• **TASK DIRECTIONS**:
Go over the records and count each line that has the string "såkaldte". Give the number and nothing else.
○ ○ ○ ○ ○ ○ ○
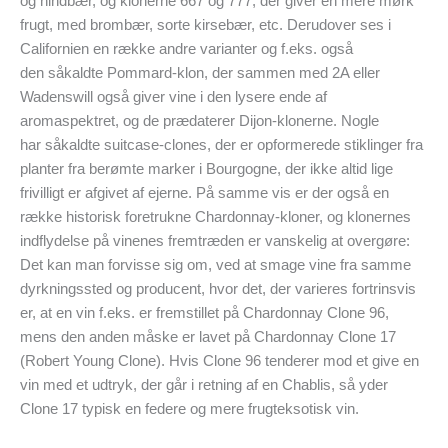
og hindbær, og klonerne 667 og 777, der giver en mere mørk
frugt, med brombær, sorte kirsebær, etc. Derudover ses i
Californien en række andre varianter og f.eks. også
den såkaldte Pommard-klon, der sammen med 2A eller
Wadenswill også giver vine i den lysere ende af
aromaspektret, og de prædaterer Dijon-klonerne. Nogle
har såkaldte suitcase-clones, der er opformerede stiklinger fra
planter fra berømte marker i Bourgogne, der ikke altid lige
frivilligt er afgivet af ejerne. På samme vis er der også en
række historisk foretrukne Chardonnay-kloner, og klonernes
indflydelse på vinenes fremtræden er vanskelig at overgøre:
Det kan man forvisse sig om, ved at smage vine fra samme
dyrkningssted og producent, hvor det, der varieres fortrinsvis
er, at en vin f.eks. er fremstillet på Chardonnay Clone 96,
mens den anden måske er lavet på Chardonnay Clone 17
(Robert Young Clone). Hvis Clone 96 tenderer mod et give en
vin med et udtryk, der går i retning af en Chablis, så yder
Clone 17 typisk en federe og mere frugteksotisk vin.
○ ○ ○ ○ ○ ○ ○
• **RESULT BELOW**:
2